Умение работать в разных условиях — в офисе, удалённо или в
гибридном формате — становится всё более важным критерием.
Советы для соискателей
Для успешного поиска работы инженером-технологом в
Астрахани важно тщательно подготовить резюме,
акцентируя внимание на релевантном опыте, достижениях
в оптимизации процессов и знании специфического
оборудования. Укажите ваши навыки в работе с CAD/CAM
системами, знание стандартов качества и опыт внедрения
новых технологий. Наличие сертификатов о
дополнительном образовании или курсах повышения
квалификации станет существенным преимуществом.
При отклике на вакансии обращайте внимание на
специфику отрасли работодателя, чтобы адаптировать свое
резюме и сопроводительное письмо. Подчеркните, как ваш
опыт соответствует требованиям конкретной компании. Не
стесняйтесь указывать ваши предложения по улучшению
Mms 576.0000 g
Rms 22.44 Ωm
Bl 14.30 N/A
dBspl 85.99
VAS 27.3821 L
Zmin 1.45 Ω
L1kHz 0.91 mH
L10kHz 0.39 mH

* * *

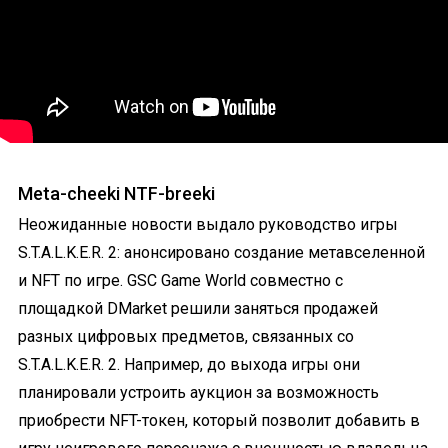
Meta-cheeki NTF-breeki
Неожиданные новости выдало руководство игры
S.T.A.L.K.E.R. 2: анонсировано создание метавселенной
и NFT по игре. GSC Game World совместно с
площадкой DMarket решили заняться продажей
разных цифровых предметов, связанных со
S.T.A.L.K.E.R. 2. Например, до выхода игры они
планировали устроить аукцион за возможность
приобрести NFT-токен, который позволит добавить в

--

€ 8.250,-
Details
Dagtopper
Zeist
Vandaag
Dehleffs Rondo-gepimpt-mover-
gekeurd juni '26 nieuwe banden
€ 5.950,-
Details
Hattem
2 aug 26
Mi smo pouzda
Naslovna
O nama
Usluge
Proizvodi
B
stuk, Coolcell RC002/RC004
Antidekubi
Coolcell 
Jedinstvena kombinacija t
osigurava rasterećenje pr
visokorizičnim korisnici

» **Problem to solve**:
From the line holding "Астрахани важно тщательно" to the line holding "L10kHz 0.39 mH", inclusive, restate each line above exactly as written.

» **Your response**:
Астрахани важно тщательно подготовить резюме,
акцентируя внимание на релевантном опыте, достижениях
в оптимизации процессов и знании специфического
оборудования. Укажите ваши навыки в работе с CAD/CAM
системами, знание стандартов качества и опыт внедрения
новых технологий. Наличие сертификатов о
дополнительном образовании или курсах повышения
квалификации станет существенным преимуществом.
При отклике на вакансии обращайте внимание на
специфику отрасли работодателя, чтобы адаптировать свое
резюме и сопроводительное письмо. Подчеркните, как ваш
опыт соответствует требованиям конкретной компании. Не
стесняйтесь указывать ваши предложения по улучшению
Mms 576.0000 g
Rms 22.44 Ωm
Bl 14.30 N/A
dBspl 85.99
VAS 27.3821 L
Zmin 1.45 Ω
L1kHz 0.91 mH
L10kHz 0.39 mH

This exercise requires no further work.